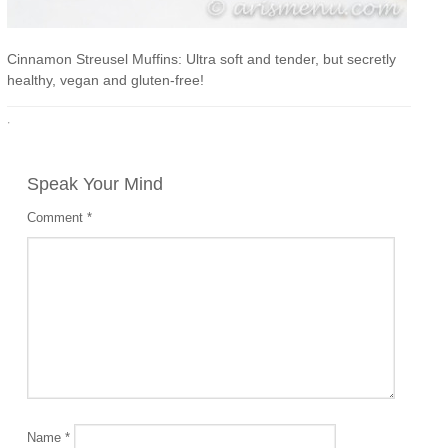
Cinnamon Streusel Muffins: Ultra soft and tender, but secretly
healthy, vegan and gluten-free!
·
Speak Your Mind
Comment
*
Name
*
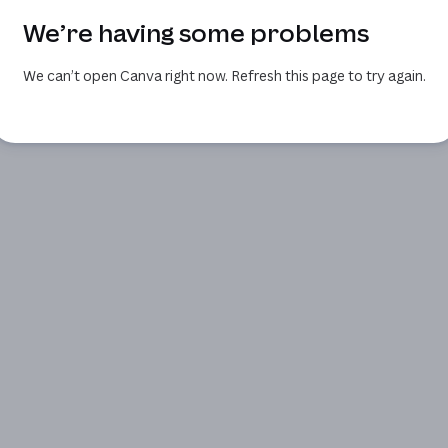
We’re having some problems
We can’t open Canva right now. Refresh this page to try again.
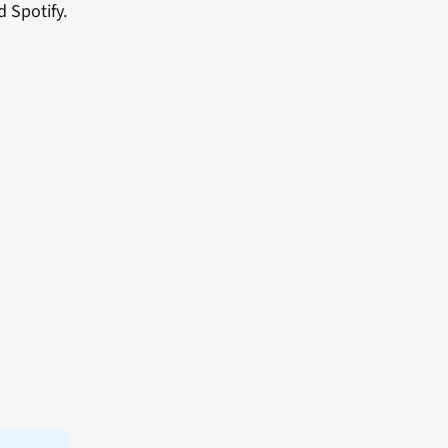
d Spotify.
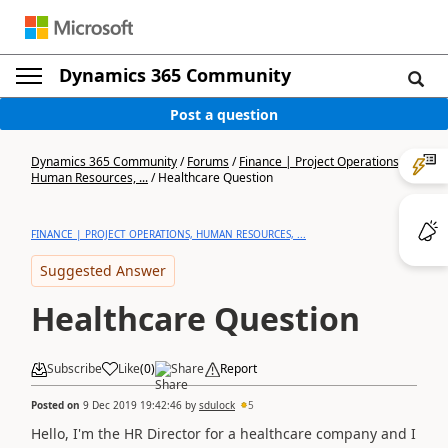
Dynamics 365 Community
Post a question
Dynamics 365 Community
/
Forums
/
Finance | Project Operations,
Human Resources, ...
/
Healthcare Question
FINANCE | PROJECT OPERATIONS, HUMAN RESOURCES, ...
Suggested Answer
Healthcare Question
Subscribe
Like
(
0
)
Share
Report
Posted on
9 Dec 2019 19:42:46
by
sdulock
5
Hello, I'm the HR Director for a healthcare company and I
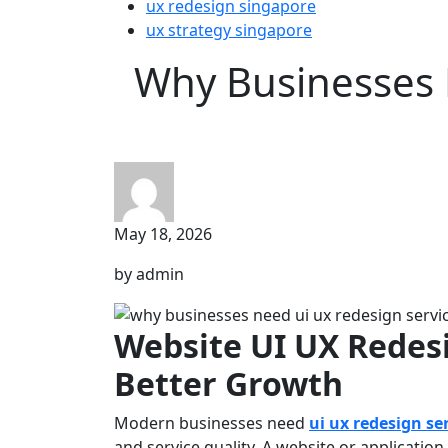
ux redesign singapore
ux strategy singapore
Why Businesses 
May 18, 2026
by admin
Website UI UX Redes
Better Growth
Modern businesses need
ui ux redesign se
and service quality. A website or application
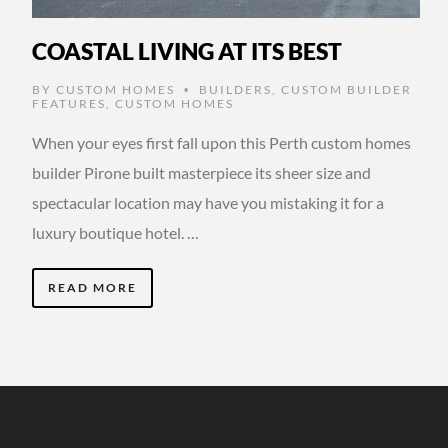
COASTAL LIVING AT ITS BEST
BY
CUSTOM HOMES
BUILDERS
,
CUSTOM BUILDER
•
FEATURES
,
CUSTOM HOMES
When your eyes first fall upon this Perth custom homes
builder Pirone built masterpiece its sheer size and
spectacular location may have you mistaking it for a
luxury boutique hotel. …
READ MORE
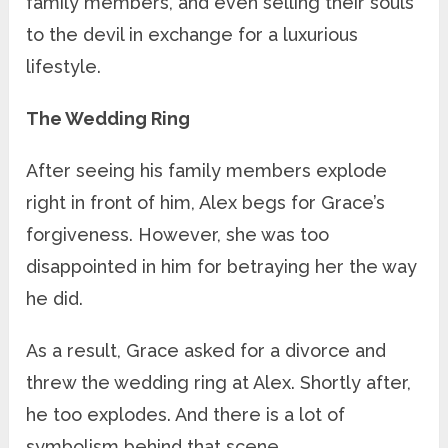
family members, and even selling their souls
to the devil in exchange for a luxurious
lifestyle.
The Wedding Ring
After seeing his family members explode
right in front of him, Alex begs for Grace’s
forgiveness. However, she was too
disappointed in him for betraying her the way
he did.
As a result, Grace asked for a divorce and
threw the wedding ring at Alex. Shortly after,
he too explodes. And there is a lot of
symbolism behind that scene.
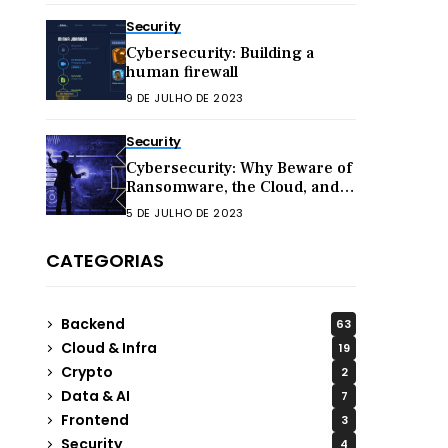
Security
Cybersecurity: Building a
human firewall
9 DE JULHO DE 2023
Security
Cybersecurity: Why Beware of
Ransomware, the Cloud, and
Hacktivism in 2023
5 DE JULHO DE 2023
CATEGORIAS
Backend
63
Cloud & Infra
19
Crypto
2
Data & AI
7
Frontend
3
Security
4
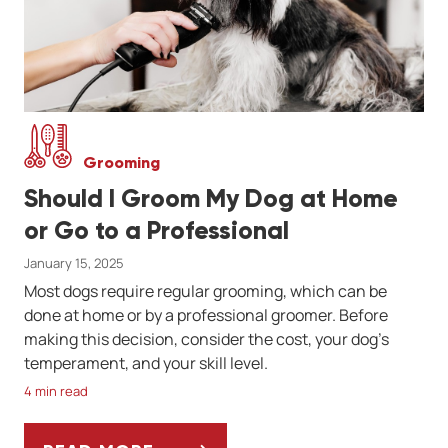
Grooming
Should I Groom My Dog at Home
or Go to a Professional
January 15, 2025
Most dogs require regular grooming, which can be
done at home or by a professional groomer. Before
making this decision, consider the cost, your dog’s
temperament, and your skill level.
4 min read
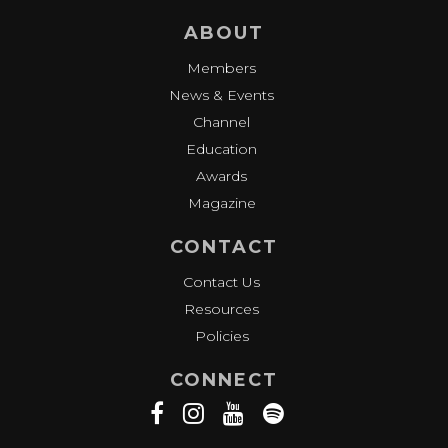
ABOUT
Members
News & Events
Channel
Education
Awards
Magazine
CONTACT
Contact Us
Resources
Policies
CONNECT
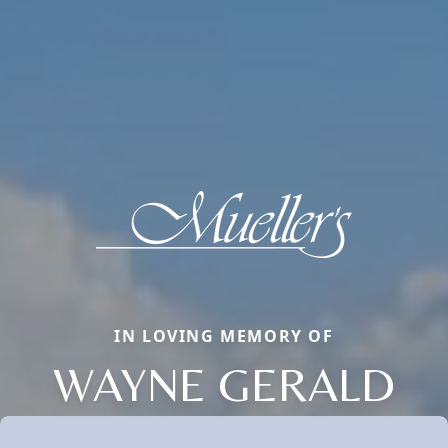
IN LOVING MEMORY OF
WAYNE GERALD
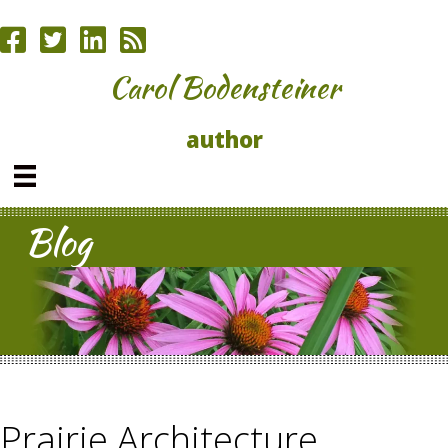
Carol Bodensteiner
author
Blog
Prairie Architecture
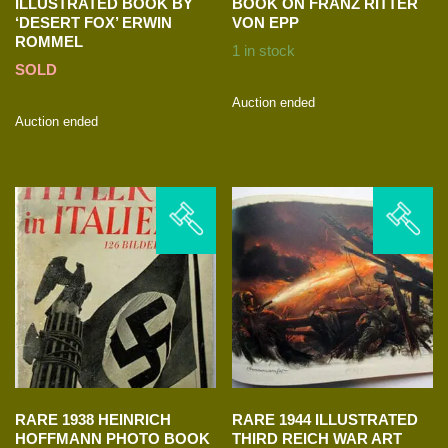
ILLUSTRATED BOOK BY
BOOK ON FRANZ RITTER
‘DESERT FOX’ ERWIN
VON EPP
ROMMEL
1 in stock
SOLD
Auction ended
Auction ended
RARE 1938 HEINRICH
RARE 1944 ILLUSTRATED
HOFFMANN PHOTO BOOK
THIRD REICH WAR ART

= = = = =

Give back all entries exactly. No pictures belong in the copy.

Cinnamon Streusel Muffins: Ultra soft and tender, but secretly
healthy, vegan and gluten-free!
·
Speak Your Mind
Comment
*
Name
*
We’re having some problems
We can’t open Canva right now. Refresh this page to try again.
d Spotify.
Dynamics 365 Community
Post a question
Dynamics 365 Community
/
Forums
/
Finance | Project Operations,
Human Resources, ...
/
Healthcare Question
FINANCE | PROJECT OPERATIONS, HUMAN RESOURCES, ...
Suggested Answer
Healthcare Question
Subscribe
Like
(
0
)
Share
Report
Posted on
9 Dec 2019 19:42:46
by
sdulock
5
Hello, I'm the HR Director for a healthcare company and I
ux redesign singapore
ux strategy singapore
Why Businesses 
May 18, 2026
by admin
Website UI UX Redes
Better Growth
Modern businesses need
ui ux redesign se
and service quality. A website or application
COASTAL LIVING AT ITS BEST
BY
CUSTOM HOMES
BUILDERS
,
CUSTOM BUILDER
•
FEATURES
,
CUSTOM HOMES
When your eyes first fall upon this Perth custom homes
builder Pirone built masterpiece its sheer size and
spectacular location may have you mistaking it for a
luxury boutique hotel. …
READ MORE
family members, and even selling their souls
to the devil in exchange for a luxurious
lifestyle.
The Wedding Ring
After seeing his family members explode
right in front of him, Alex begs for Grace’s
forgiveness. However, she was too
disappointed in him for betraying her the way
he did.
As a result, Grace asked for a divorce and
threw the wedding ring at Alex. Shortly after,
he too explodes. And there is a lot of
symbolism behind that scene.
Security
Cybersecurity: Building a
human firewall
9 DE JULHO DE 2023
Security
Cybersecurity: Why Beware of
Ransomware, the Cloud, and
Hacktivism in 2023
5 DE JULHO DE 2023
CATEGORIAS
Backend
63
Cloud & Infra
19
Crypto
2
Data & AI
7
Frontend
3
Security
4
Grooming
Should I Groom My Dog at Home
or Go to a Professional
January 15, 2025
Most dogs require regular grooming, which can be
done at home or by a professional groomer. Before
making this decision, consider the cost, your dog’s
temperament, and your skill level.
4 min read
ABOUT
Members
News & Events
Channel
Education
Awards
Magazine
CONTACT
Contact Us
Resources
Policies
CONNECT
IN LOVING MEMORY OF
WAYNE GERALD
Carol Bodensteiner
author
Blog
Prairie Architecture
ILLUSTRATED BOOK BY
BOOK ON FRANZ RITTER
‘DESERT FOX’ ERWIN
VON EPP
ROMMEL
1 in stock
SOLD
Auction ended
Auction ended
RARE 1938 HEINRICH
RARE 1944 ILLUSTRATED
HOFFMANN PHOTO BOOK
THIRD REICH WAR ART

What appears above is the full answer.